Table 1 Root mean square error of the rainfall stations at Wadi Qanunah

Fig. 5

Graphical representation of maximum daily rainfall at different return periods for the temporal analysis of rainfall data at the stations based on the Gumbel type I and three-parameter log normal probability distribution

Table 2 Prediction (millimeter) for distributions of selected return periods (in years) based on duration data

Morphometric characteristics of the study basin

Study of ungauged basin is morphometrically evaluated to determine the flash flood prone areas based on the integration between morphometric parameters and GIS techniques. Data for this study were obtained from ASTER data for digital elevation model (DEM) with 30-m resolution, topographic map (1:50,000) and geological maps (1,250,000) which were checked during the fieldwork.

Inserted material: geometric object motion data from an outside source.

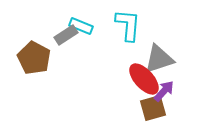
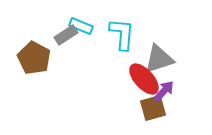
cyan L-shape: moved 6 px left, 9 px down
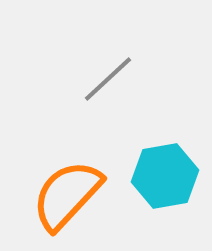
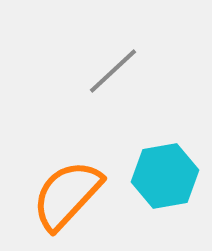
gray line: moved 5 px right, 8 px up
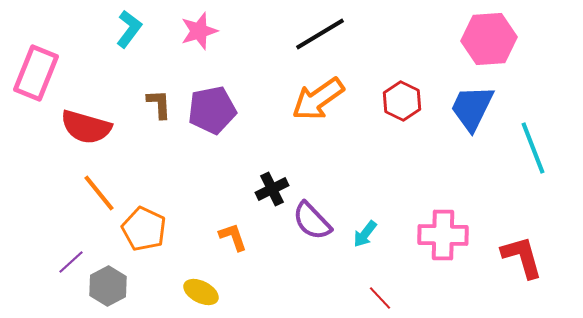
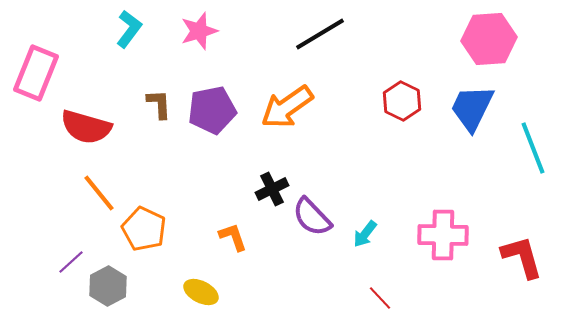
orange arrow: moved 31 px left, 8 px down
purple semicircle: moved 4 px up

Methodology of morphometric analysis

Morphometric analysis of the Wadi Qanunah basin and its sub-basins is essentially based on the geomorphological features and morphometric parameters. These analyses have been carried out based on hydrology model of spatial analyst module of Arc GIS 10. ASTER data were used for preparing DEM, and GIS was used in the evaluation of drainage network, basin geometry, drainage texture, and basin relief characteristics of morphometric parameters.

The major parameters such as watershed boundary, flow accumulation, flow direction, flow length, and stream ordering are prepared using the Arc Hydro Tool. Surface Tool in ArcGIS-10 software and ASTER (DEM) was used to create different thematic maps such as DEM, contour, slope aspect, and hill shade maps. Tracing the drainage network and water divide of Wadi Qanunah basin and its sub-basins is automatically extracted from DEM of SRTM with 30-m resolution.

Results and discussions of morphometric analysis

Thirty-eight morphometric parameters of Wadi Qanunah basin and its sub-basins were measured and calculated based on several authors as shown in Table 3 (El Bastawesy et al. 2013; Masoud 2014). Morphometric characteristics of the study basin and its sub-basins were classified into four classes as shown in Tables 3 and 4 as follows: drainage network characteristics, basin geometry characteristics, drainage texture characteristics, and basin relief characteristics.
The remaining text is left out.